● **Your assignment**
Determine how many lines in the records below include the word "Calvin" and output that number alone.

● **Data supplied**

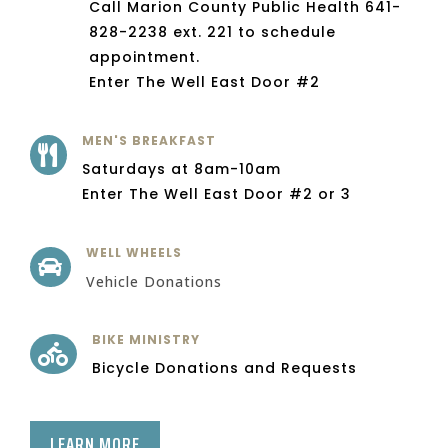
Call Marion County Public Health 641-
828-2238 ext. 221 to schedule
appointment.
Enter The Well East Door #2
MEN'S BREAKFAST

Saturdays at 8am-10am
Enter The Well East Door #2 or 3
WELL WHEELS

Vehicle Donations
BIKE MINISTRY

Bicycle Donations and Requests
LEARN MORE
---
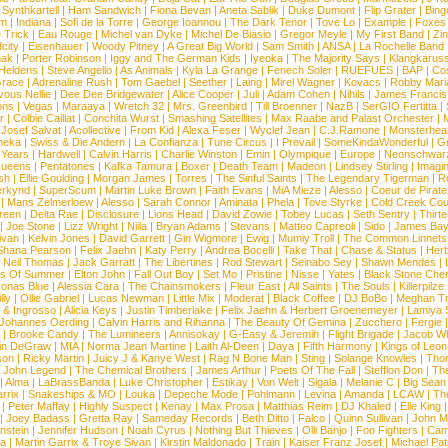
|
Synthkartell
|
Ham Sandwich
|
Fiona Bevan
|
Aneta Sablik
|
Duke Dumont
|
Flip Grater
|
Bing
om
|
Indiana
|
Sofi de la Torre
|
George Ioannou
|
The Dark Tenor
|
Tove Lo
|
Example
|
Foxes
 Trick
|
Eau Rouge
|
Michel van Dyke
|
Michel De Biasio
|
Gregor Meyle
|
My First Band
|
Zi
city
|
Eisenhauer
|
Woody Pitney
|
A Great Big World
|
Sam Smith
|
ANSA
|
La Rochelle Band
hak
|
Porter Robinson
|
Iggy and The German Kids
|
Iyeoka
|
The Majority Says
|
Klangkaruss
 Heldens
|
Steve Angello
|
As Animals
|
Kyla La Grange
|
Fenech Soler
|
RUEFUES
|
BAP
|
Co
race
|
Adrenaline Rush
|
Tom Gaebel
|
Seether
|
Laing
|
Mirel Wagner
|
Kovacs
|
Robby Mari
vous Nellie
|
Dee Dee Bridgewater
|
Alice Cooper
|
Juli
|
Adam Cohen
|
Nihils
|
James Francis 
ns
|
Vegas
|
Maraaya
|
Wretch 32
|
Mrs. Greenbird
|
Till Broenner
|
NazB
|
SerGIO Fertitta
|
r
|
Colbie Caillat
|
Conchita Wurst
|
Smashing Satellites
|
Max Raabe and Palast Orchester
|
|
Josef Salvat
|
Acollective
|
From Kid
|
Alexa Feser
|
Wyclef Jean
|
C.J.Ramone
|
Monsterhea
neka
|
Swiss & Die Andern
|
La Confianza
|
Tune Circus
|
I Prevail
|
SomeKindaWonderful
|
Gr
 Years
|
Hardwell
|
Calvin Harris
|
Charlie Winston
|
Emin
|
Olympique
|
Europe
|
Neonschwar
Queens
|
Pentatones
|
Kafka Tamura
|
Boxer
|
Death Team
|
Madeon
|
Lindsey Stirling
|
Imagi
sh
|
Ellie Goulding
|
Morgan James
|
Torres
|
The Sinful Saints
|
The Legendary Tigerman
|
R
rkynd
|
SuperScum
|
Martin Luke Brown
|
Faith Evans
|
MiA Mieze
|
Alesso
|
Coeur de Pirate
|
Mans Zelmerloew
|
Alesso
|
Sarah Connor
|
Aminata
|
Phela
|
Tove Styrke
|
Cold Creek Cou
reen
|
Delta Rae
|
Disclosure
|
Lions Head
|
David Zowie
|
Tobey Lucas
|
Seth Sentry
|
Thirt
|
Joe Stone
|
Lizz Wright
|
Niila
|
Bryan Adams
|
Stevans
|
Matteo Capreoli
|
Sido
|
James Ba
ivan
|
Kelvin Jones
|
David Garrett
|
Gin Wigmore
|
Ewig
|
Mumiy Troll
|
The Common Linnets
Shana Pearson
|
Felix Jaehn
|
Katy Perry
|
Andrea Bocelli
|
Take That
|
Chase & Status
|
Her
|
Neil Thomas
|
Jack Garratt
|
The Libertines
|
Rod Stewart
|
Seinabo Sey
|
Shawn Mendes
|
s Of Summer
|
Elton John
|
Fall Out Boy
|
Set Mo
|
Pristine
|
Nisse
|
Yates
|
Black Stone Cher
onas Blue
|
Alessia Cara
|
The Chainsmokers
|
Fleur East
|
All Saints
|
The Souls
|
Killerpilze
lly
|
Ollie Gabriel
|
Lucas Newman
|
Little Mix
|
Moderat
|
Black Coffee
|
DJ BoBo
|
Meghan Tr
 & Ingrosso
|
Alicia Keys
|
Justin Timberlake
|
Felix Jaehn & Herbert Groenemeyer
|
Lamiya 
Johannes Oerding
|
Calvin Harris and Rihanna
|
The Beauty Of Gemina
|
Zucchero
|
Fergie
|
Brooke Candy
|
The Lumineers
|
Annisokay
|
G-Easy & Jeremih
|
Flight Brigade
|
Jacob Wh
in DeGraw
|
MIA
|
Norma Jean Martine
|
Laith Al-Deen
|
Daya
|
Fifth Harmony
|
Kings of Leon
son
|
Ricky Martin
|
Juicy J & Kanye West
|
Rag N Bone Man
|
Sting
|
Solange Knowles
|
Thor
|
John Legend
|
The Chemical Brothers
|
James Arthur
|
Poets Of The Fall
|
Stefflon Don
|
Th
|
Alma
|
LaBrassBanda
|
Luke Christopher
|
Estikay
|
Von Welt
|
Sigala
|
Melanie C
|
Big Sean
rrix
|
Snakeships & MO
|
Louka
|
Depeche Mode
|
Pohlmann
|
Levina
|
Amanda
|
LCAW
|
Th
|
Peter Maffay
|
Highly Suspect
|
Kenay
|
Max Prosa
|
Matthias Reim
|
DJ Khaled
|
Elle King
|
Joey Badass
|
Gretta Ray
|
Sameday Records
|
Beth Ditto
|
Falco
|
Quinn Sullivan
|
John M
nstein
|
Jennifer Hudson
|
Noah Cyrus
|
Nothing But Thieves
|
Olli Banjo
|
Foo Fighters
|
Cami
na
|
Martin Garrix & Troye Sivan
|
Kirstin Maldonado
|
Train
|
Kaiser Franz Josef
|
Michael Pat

● **Finished exercise**
2